Swarm also provides no High Availability, migrating containers, or any other benefits you might think would be innate in a “cluster.” Instead, I’m supposed to integrate in something like “etcd”, or “consul”, and back it with components like “docker-compose”, “Fleet”, “Kubernetes” and so on. I have not actually done this yet, so I am not entirely sure how these work together, but I will get to it eventually. Though, more likely, now that I’ve got Docker working and am familiar with how to use it and even appreciate some of it’s simplicity – I will probably start looking at alternatives and try a few of those.

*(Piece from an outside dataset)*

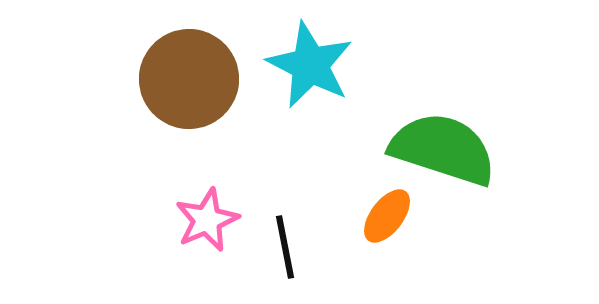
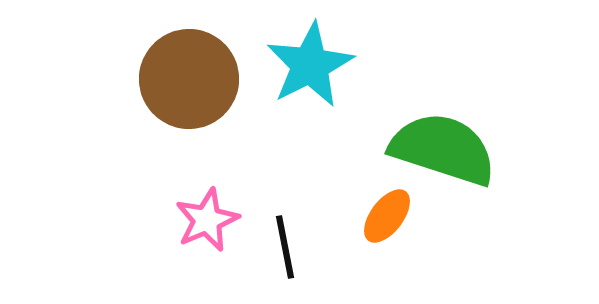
cyan star: rotated 18 degrees clockwise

All in all, this blog, along with my primary website, email, database, IRC, IRC services, HAproxy and about a half dozen other servers all run on this 4-node swarm, limiting (most) of the above to 128-256MB of memory per service. You figure, with the above, I have roughly 5GB Memory and 20 processors with which to distribute my workload around.
Now, I’m clearly not suggesting this will rival any real super-computers out there, nor do I think in it’s current configuration it could survive the “Slashdot/Reddit Effect”, or “hug of death” by any means. However, I believe it could be made stable enough. Adding a few (or several as needed) more Odroid nodes, spinning up multiple copies of the web docker service and updating HAproxy to load balance between them? Feasible. I believe the limiting factor here wouldn’t be hardware, it would be the Home internet not intended to withstand that kind of traffic.

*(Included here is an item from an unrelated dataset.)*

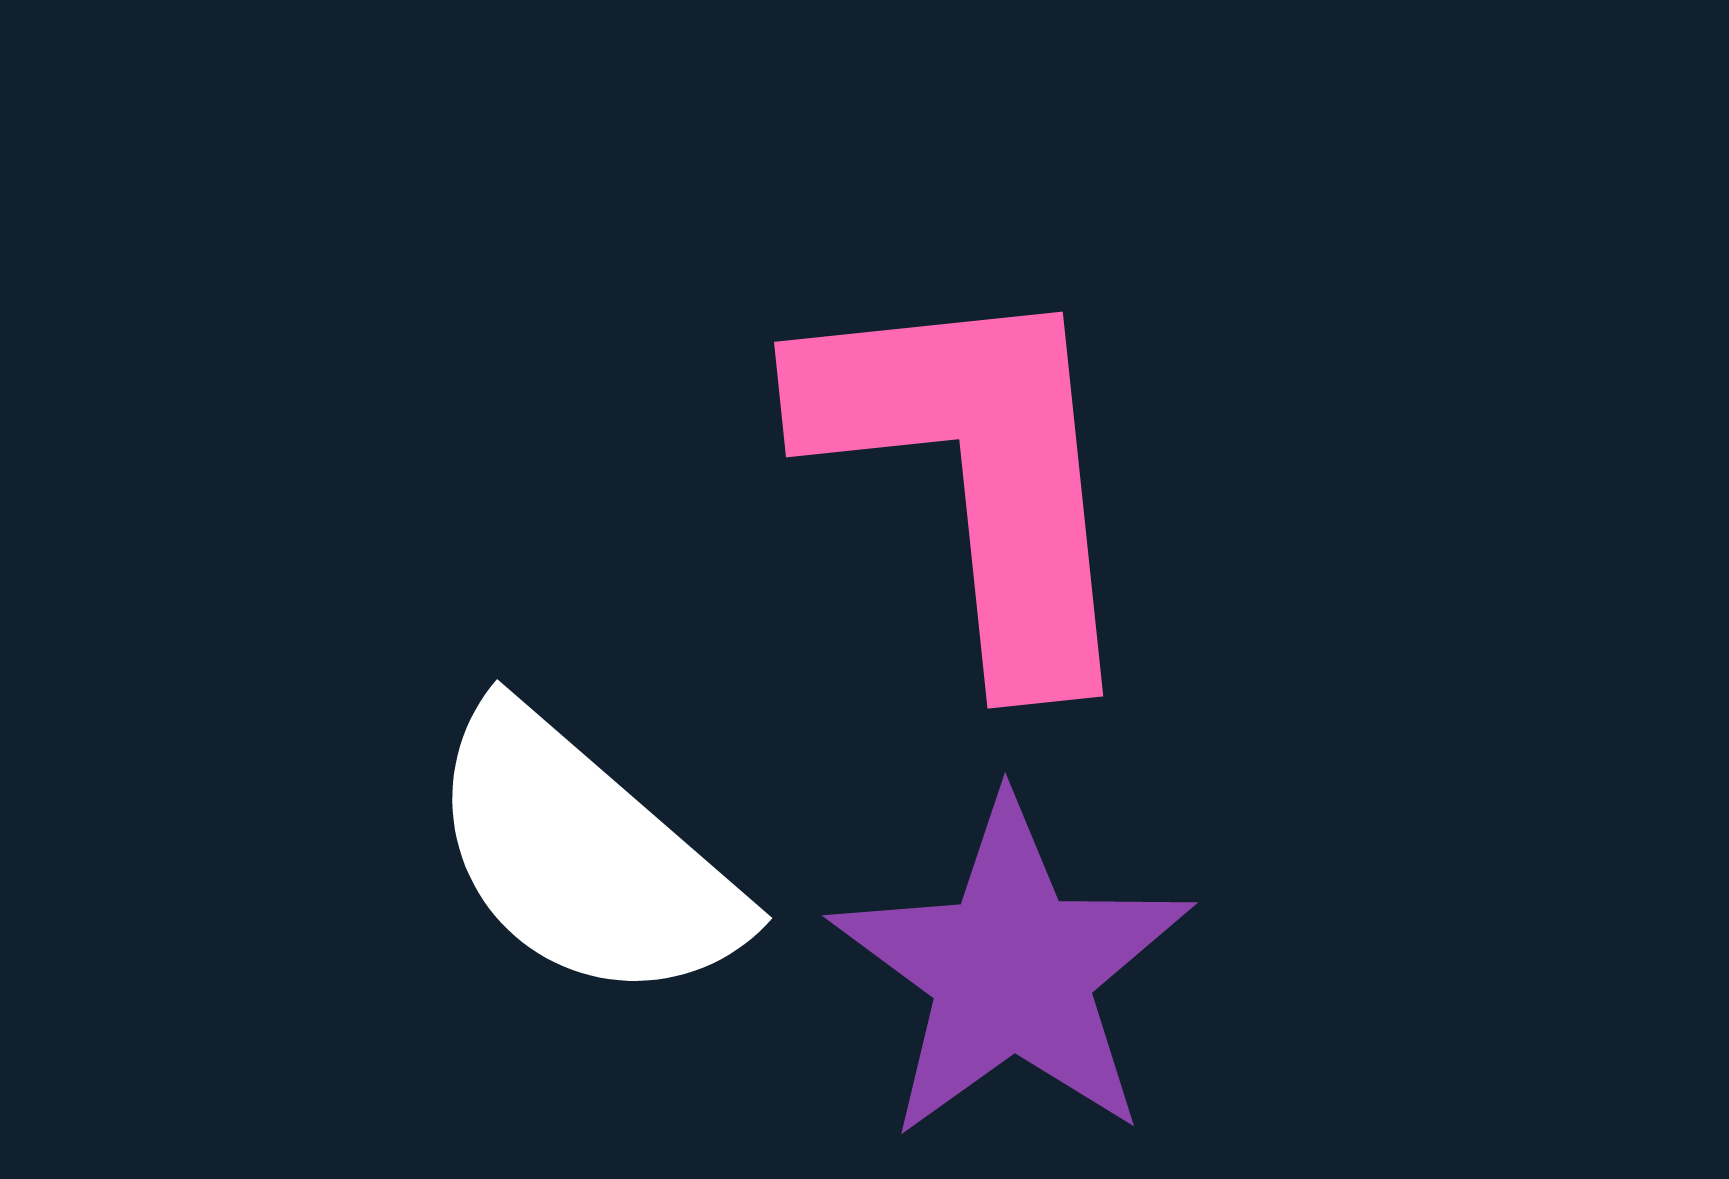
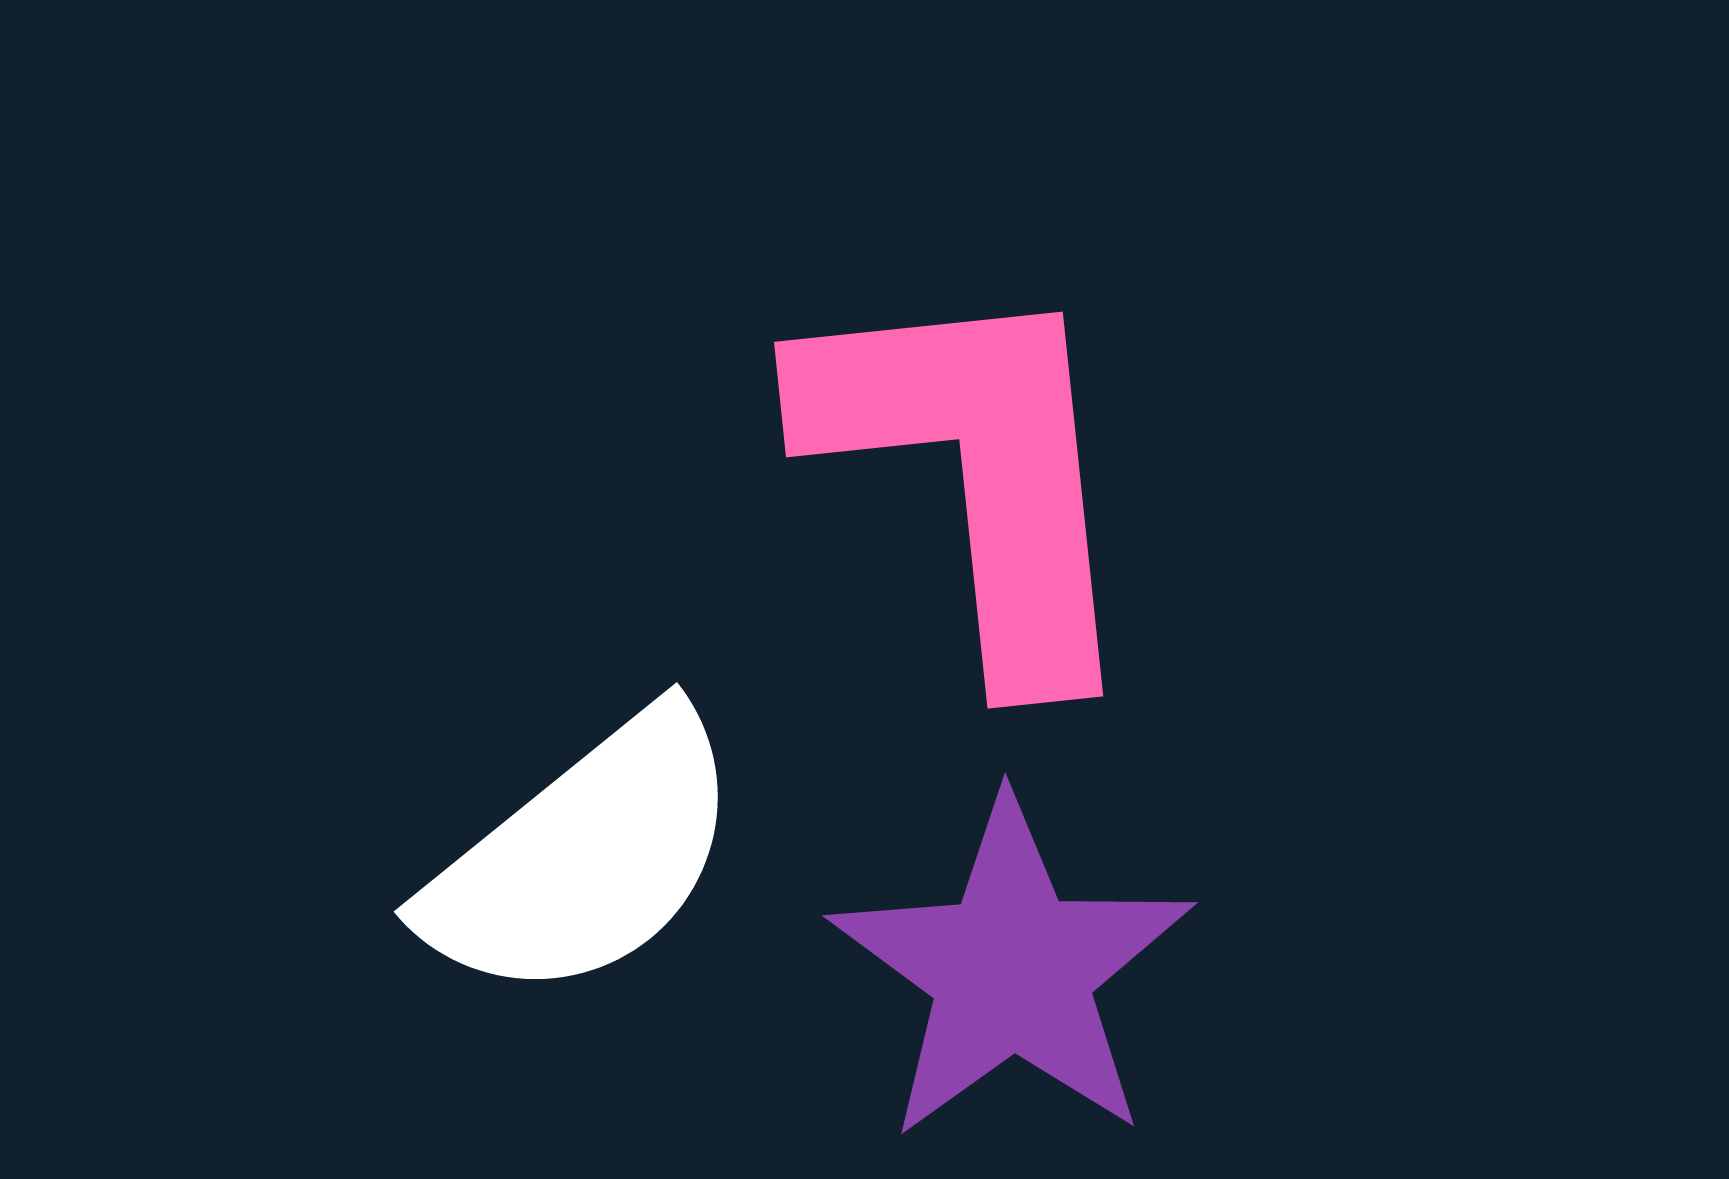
white semicircle: rotated 80 degrees counterclockwise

My list of components for this build:
Overall, this build comes to ~$330 at current pricing for 4 Odroid-C1+’s with 4 MicroSDHC and 4 32GB USB Drives. With 16 GB drives, PicoCluster comes to ~$100 per node, but they are only offered in 3 and 5 node bundles. This is 4 nodes for ~$330, so saving ~$100. Making a 3 node this way would come to around $276, current pricing, so still cheaper but not as much. Larger swarms would save more. There is a few items missing, namely an HDMI F-F adapter and a USB port adapter. Overall, this shows a couple things. Namely, PicoCluster isn’t too terribly priced given the work it takes to build the above (plus, theirs is a little more professional and better power management, of course they’ve made a lot more :D), and if I were to start from scratch to do it over I’d probably just buy theirs though I wish they had more options than just the RPi2, but also DIY types can still penny pinch and get more powerful devices (C1/2 instead of Raspberry Pi 2’s.) It also illustrates that I have no life, and should probably start a business selling half these things I put together for the hell of it.